Disaat menjalankan bisnisnya, banyak pasang surut yang harus dilalui oleh Bapak 3 anak ini. Salah satunya kesulitan modal untuk menambah variasi pakan ikan yang kian beragam untuk memenuhi permintaan pelanggan.

Hingga pada akhirnya di tahun 2014, Bank Sampoerna memberikan fasilitas pinjaman modal kepada Muhari untuk menambah jenis pakan hewan. Semenjak mendapatkan bantuan dari Bank Sampoerna, Muhari tidak hanya menjual pakan ikan namun juga pakan untuk pertenakan ayam dan memperoleh dana untuk pembelian ruko baru. Saat ini usaha Muhari memiliki omzet ratusan juta rupiah dan kian berkembang hingga memiliki 8 ruko untuk menunjang usahanya.

Yatini, “Tekad Pantang Menyerah” seorang petani dan peternak kambing

Yatini
Petani dan Peternak

Berbekal semangat dan ketangguhan ibu Yatini, walau telah ditinggal berpulang oleh suaminya yang tuna netra tidak ada kata pantang menyerah bagi ibu yang tabah ini. Pekerjaannya semakin mantap setelah mendapatkan banyak pengarahan dari rekan-rekan Bank Sampoerna tentang hidup yang sejahtera dan terus maju, yang pada akhirnya diberikan pendanaan oleh Bank Sampoerna guna keperluan membeli pupuk untuk sawahnya. Dengan upaya terus menerus dan bimbingan dari rekan-rekan Bank Sampoerna, akhirnya ibu yang memiliki keinginan kuat ini, mampu membeli kambing untuk menyambung hidupnya. Sawah yang digarapnya semakin subur dan menghasilkan beras yang unggul, disertai dengan berkembang biak dari kambing yang dimilikinya.

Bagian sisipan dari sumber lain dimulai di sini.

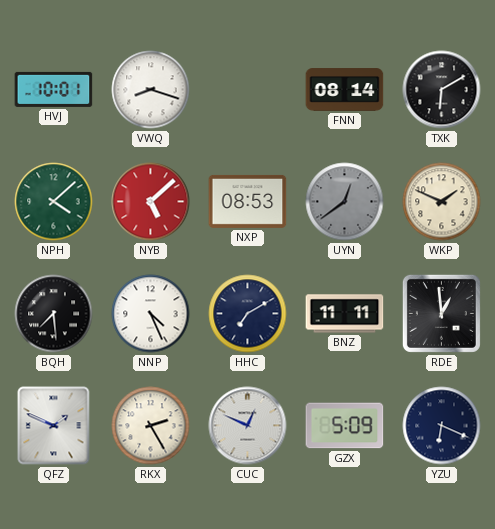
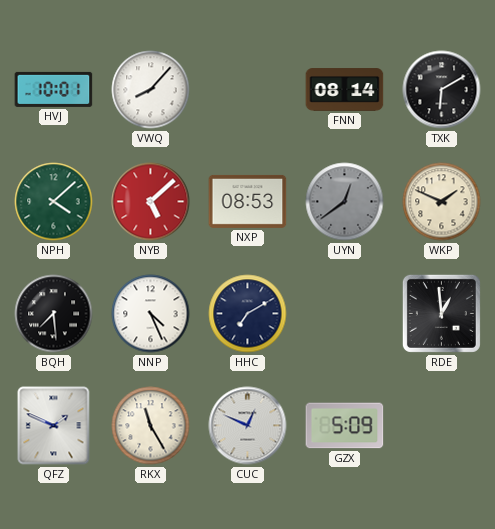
VWQ: 8:18 -> 8:07
BNZ: 11:11 -> none
RKX: 2:25 -> 11:25
YZU: 6:19 -> none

Weri Iswadi “KRUPUK PASUNDAN”, Depok

Weri Iswadi
Pedagang

“Kata Pasundan berawal dari kata Padang dan Sunda. Dimana saya lahir di Padang dan nekat merantau ke Jawa (Sunda) dan membangun usaha disini. Dalam membangun produksi krupuk ini saya melibatkan pedagang sebagai kunci utamanya. Saya sediakan fasilitas nya dari peralatan penggorengan, rombong dan kaleng krupuk hingga bahan mentah krupuknya. Pedagang tinggal kas bon krupuk mentah, menggoreng sendiri sesuai kebutuhan hari itu. Hal itu saya lakukan untuk dapat meningkatkan rasa kepemilikan dari bisnis ini.

Berbagai macam tantangan selama membangun usaha produksi krupuk ini telah dilewati, dari keluar masuknya pedagang, human error dan weather error. Segala inovasi dan solusi dari segala tantangan telah saya lakukan hingga akhirnya bertemu dengan Bank Sampoerna.

Alhamdulillah berawal dari usaha kecil membuat krupuk ini, usaha saya semakin berkembang berkat bantuan pinjaman dan pendampingan dari Bank Sampoerna. Saya dapat membeli alat cetak dan pengering (oven) krupuk, sehingga dapat meningkatkan kapasitas produksi krupuk saya dan tidak kawatir dengan cuaca atau musim hujan. Dari sisi persediaan bahan baku, saya menjadi lebih kuat dan dapat mulai berinovasi ke krupuk kulit serta dapat menambah rombong dan kaleng krupuk untuk pedagang.

Disamping itu Bank Sampoerna pelayanannya cepat, simpel dan memuaskan. Saat ini saya memiliki 2 lokasi usaha di Depok dan Sawangan dan semakin optimis mengembangkan usaha saya bersama Bank Sampoerna”.